Since the intermetallic phases such as borides typically exhibited low diffusion coefficient,[59] it is expected that effective diffusivity through γ-matrix + boride is expected to be reduced. However, considering the low volume fraction of the boride phases in DAZ (typically less than pctvol. 50), this factor is not expected to play a dominant role in the diffusion behavior of the MPD.[40,48] Nevertheless, the effect of in situ boride formation is considered in the kinetics of diffusion via the "apparent diffusion coefficient "concept used in this work. Therefore, the boride precipitation is only ignored in the parameters considering the diffusion thermodynamics in the moving interface model.

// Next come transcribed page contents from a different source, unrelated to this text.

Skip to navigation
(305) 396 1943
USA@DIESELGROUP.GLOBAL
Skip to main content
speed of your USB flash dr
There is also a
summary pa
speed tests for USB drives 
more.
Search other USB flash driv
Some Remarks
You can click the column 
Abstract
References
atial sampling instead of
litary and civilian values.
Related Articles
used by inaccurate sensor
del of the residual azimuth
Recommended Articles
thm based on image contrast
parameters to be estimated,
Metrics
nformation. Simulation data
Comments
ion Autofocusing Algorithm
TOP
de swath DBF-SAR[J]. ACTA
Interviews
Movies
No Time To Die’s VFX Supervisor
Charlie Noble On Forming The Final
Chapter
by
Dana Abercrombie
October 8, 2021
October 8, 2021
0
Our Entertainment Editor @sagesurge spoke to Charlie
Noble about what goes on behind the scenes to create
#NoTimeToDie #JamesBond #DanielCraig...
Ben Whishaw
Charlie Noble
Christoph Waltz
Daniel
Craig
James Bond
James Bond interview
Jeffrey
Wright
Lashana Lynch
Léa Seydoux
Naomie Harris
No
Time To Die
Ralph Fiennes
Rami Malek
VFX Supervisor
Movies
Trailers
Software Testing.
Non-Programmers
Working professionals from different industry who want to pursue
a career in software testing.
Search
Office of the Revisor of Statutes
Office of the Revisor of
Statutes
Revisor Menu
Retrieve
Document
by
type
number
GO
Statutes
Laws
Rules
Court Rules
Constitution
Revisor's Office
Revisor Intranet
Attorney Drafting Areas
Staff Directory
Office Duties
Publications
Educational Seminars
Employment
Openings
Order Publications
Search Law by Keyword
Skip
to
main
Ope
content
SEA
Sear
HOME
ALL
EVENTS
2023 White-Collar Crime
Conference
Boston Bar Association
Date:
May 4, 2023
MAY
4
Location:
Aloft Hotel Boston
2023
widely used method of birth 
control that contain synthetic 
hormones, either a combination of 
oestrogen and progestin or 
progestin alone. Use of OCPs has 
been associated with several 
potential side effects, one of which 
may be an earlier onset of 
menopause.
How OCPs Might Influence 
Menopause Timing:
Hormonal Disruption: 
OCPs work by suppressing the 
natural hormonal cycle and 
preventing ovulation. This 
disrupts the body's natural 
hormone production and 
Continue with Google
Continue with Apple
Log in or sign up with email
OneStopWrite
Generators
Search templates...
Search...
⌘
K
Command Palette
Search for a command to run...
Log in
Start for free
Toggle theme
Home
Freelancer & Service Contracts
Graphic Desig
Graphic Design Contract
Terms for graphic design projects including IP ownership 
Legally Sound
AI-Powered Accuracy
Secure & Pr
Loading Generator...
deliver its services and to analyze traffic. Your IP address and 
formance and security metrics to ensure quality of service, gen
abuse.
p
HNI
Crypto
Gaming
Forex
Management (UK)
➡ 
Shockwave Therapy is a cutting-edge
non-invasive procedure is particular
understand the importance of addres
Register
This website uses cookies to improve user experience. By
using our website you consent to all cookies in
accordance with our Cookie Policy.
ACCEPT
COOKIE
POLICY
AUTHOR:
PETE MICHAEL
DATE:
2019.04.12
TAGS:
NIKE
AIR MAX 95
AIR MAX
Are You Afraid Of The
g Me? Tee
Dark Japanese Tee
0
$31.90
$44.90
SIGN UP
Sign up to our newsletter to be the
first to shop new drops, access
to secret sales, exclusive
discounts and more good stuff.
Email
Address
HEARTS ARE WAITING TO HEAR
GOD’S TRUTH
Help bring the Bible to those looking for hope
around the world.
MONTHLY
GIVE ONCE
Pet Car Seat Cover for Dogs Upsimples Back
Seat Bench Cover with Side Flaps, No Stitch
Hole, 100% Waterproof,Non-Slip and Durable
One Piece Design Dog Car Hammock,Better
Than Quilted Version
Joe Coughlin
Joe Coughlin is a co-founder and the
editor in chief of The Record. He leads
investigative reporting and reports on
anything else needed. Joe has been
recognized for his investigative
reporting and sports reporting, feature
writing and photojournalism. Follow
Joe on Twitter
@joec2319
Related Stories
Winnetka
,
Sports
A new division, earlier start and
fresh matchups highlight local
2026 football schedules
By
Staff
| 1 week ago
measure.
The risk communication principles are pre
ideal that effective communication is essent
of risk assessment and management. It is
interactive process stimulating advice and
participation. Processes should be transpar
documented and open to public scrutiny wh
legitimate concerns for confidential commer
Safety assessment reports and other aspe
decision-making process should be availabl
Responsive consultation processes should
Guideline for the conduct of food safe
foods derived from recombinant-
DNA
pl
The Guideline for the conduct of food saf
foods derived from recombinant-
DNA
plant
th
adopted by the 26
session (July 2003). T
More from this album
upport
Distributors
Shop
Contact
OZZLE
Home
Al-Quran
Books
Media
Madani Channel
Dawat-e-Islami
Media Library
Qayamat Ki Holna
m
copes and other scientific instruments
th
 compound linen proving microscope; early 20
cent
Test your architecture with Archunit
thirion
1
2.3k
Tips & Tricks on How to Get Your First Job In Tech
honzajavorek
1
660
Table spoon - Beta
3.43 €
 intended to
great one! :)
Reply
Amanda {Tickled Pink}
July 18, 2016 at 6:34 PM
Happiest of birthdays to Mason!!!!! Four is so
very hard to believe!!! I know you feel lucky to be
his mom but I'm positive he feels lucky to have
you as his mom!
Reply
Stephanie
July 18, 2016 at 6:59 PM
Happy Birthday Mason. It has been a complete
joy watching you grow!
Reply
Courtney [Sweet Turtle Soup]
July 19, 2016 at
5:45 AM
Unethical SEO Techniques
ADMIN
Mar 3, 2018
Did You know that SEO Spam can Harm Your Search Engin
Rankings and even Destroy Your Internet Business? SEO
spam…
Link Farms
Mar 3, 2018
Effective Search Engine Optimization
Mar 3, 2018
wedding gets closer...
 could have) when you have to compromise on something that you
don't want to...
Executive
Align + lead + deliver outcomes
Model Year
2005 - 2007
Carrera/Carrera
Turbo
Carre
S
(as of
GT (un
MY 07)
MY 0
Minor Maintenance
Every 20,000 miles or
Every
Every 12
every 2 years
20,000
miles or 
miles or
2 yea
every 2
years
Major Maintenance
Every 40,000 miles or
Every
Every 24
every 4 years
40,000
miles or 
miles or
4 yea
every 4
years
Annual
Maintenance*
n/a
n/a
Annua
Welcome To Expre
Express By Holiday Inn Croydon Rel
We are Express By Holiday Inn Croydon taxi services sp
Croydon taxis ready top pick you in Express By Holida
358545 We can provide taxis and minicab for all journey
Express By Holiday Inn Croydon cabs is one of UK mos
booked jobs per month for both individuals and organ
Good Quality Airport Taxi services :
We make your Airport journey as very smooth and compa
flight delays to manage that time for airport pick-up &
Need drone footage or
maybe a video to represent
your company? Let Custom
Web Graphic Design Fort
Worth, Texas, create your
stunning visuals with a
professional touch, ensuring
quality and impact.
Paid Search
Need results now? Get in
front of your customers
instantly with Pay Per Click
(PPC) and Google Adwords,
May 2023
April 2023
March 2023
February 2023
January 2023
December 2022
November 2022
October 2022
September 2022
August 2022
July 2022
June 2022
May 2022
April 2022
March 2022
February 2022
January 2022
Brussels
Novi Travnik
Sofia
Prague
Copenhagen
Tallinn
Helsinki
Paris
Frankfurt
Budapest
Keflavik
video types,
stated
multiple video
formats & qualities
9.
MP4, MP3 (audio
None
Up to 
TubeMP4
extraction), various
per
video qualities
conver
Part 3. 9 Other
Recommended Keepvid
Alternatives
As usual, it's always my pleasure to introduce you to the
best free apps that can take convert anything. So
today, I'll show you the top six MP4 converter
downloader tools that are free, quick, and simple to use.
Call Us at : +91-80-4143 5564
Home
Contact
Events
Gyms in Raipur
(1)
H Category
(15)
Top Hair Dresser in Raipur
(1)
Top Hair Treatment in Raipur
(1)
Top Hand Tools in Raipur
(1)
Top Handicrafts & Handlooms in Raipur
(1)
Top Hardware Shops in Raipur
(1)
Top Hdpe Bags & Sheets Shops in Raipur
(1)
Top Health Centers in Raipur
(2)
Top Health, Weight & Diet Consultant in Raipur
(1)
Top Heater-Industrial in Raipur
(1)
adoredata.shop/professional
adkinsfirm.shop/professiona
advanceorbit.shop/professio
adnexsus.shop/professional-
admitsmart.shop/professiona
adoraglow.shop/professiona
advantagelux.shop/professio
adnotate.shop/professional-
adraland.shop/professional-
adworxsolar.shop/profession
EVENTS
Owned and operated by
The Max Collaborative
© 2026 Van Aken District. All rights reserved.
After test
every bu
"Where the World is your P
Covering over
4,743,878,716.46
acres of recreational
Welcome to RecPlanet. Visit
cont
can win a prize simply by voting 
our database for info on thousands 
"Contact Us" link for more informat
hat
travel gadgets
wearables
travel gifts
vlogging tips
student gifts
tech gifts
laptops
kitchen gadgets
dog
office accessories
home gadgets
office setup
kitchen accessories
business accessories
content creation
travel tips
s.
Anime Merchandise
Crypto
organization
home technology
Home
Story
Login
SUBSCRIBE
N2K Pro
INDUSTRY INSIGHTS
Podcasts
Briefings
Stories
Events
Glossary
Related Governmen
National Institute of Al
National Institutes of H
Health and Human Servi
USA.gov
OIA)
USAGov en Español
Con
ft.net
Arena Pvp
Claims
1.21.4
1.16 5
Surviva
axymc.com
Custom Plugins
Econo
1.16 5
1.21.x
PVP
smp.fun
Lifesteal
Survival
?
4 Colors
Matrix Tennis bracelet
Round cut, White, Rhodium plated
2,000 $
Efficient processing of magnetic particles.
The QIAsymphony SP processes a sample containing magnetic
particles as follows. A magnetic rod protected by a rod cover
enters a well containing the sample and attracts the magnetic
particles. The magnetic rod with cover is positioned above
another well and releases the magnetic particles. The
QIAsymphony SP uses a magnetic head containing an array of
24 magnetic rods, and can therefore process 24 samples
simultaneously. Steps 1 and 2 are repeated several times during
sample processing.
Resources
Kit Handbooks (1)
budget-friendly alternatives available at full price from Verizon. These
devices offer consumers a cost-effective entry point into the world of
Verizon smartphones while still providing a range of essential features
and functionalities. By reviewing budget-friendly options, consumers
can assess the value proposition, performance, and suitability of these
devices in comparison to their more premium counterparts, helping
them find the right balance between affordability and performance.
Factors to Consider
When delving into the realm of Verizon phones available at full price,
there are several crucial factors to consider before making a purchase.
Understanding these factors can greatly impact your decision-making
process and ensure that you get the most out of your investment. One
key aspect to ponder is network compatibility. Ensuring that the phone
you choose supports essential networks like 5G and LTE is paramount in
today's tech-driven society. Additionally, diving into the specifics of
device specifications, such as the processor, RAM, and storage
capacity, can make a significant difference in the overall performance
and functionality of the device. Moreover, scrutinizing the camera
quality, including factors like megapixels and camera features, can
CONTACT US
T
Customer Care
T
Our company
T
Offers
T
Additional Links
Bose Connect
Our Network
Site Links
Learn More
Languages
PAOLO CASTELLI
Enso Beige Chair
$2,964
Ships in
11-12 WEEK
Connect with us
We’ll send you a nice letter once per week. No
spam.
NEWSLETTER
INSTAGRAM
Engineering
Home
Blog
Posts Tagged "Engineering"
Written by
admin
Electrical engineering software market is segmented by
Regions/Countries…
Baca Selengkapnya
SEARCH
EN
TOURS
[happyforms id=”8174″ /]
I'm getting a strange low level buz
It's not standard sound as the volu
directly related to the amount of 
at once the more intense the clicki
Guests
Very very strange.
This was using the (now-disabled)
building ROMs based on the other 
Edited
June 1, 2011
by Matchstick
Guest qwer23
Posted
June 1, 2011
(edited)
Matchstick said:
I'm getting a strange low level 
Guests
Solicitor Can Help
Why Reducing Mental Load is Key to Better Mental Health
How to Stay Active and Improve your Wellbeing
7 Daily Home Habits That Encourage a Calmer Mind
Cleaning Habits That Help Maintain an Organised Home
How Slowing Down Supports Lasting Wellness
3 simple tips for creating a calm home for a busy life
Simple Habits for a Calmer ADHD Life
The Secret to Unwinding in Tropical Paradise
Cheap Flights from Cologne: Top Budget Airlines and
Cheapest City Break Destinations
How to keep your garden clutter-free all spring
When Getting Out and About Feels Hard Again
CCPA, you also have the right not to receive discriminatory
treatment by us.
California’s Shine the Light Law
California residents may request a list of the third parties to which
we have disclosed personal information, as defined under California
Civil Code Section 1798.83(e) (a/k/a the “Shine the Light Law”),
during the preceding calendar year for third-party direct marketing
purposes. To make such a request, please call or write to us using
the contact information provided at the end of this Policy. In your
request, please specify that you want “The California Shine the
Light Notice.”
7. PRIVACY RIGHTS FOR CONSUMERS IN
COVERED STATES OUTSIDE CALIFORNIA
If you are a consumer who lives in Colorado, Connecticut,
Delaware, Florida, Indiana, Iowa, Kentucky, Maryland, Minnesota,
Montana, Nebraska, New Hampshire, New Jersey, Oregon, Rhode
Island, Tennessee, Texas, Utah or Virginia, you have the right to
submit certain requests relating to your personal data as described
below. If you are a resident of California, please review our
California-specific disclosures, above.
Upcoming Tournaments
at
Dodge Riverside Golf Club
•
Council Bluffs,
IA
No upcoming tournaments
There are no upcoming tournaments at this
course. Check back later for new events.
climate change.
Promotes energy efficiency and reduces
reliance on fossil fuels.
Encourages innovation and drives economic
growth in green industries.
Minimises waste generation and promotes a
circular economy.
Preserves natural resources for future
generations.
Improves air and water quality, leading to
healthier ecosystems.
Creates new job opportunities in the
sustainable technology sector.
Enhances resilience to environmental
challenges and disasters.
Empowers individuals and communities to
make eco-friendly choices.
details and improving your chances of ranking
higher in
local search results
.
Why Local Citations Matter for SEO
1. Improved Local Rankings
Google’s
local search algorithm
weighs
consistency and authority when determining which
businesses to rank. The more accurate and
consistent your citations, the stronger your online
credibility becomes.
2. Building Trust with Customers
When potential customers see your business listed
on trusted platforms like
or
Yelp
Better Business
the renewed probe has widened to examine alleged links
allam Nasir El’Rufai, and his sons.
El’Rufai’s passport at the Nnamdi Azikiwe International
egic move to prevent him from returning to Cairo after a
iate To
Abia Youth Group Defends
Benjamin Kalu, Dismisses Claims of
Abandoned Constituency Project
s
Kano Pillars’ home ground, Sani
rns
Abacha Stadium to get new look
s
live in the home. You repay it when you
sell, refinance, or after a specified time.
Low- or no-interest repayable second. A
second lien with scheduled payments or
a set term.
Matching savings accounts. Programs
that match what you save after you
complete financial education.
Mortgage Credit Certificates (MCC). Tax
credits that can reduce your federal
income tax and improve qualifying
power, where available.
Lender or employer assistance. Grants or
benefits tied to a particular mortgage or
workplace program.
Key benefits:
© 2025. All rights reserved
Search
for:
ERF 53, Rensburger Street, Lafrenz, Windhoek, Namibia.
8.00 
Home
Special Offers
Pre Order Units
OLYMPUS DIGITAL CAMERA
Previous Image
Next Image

The abovementioned discussion supports the conclusion that although the moving interface analytical model can simulate the S/L interface migration, it is still only a diffusion-based model which fails to consider the B/BM reactions in the DAZ of the Ni-based superalloys during the TLP bonding process. The comparison of the analytical and experimental \(t_{{{\text{IS}}}}\) gives evidence that the B/BM reactions should be implemented in the analytical diffusion models to end up with reliable predictions. It is also worth noting that the thermodynamic parameters obtained from Ni-B binary phase diagram or the multi-component isopleths are assumed to be constant during the TLP bonding process and not a function of the time and/or concentration of diffusing element. It is shown by Sinclair[29,59] that during TLP bonding in a two-phase ternary system (e.g. bonding a pure metal using an interlayer containing two solute), there is a continuous change in the composition of the remaining liquid, which is accompanied by continuous change in the corresponding MPD solubility in the solid. This issue cannot be captured using analytical models. Therefore, the thermodynamic parameters used in the analytical models cannot fully resemble the real TLP bonding condition. It means that the discrepancy observed between the analytical and experimental \(t_{{{\text{IS}}}}\) values is not merely attributable to the ignorance of boride formation but also the application of thermodynamic data from the binary Ni-B phase diagram or multi-component FM isopleths rather than real solid/liquid interface during the TLP bonding process. Moreover, the diffusion kinetic data are not assumed to be concentration-dependent, causing errors in the calculation of \(t_{{{\text{IS}}}}\). On this account, the contribution of boride precipitation in the real systems on the errors associated with the isothermal solidification time calculations cannot be accurately and confidently identified due to presence of other sources of errors. One possible approach to find out what fraction of total errors is produced by the ignorance of boride precipitation is the utilization of a numerical approach in the future in which the effect of boride precipitation on the boron flux, dependence of diffusion coefficient on concentration and change in the B concentration in the liquid and solid phases at interface with time during the isothermal solidification stage are taken into account.

5 Conclusion

In summary, the kinetics of isothermal solidification during TLP bonding is not only determined by diffusivity of B and solid solubility of MPD at solid/liquid interface but also the in situ boride precipitation in the diffusion affected zone (DAZ). The significant errors between the experimental results and moving interface analytical model outcomes suggest the considerable role of in situ boride precipitation on isothermal solidification time during TLP bonding of nickel-based superalloys when B-containing filler metals are used. Therefore, to fulfil the existing vacancies and take another step toward finding a more accurate solution to predict the \(t_{{{\text{IS}}}}\), in situ precipitation of the boride phases should be taken into account in developing an analytical solution. Moreover, to fully resemble the real conditions during the TLP bonding of multi-component systems, the thermodynamic parameters should be time and concertation-dependent in future models.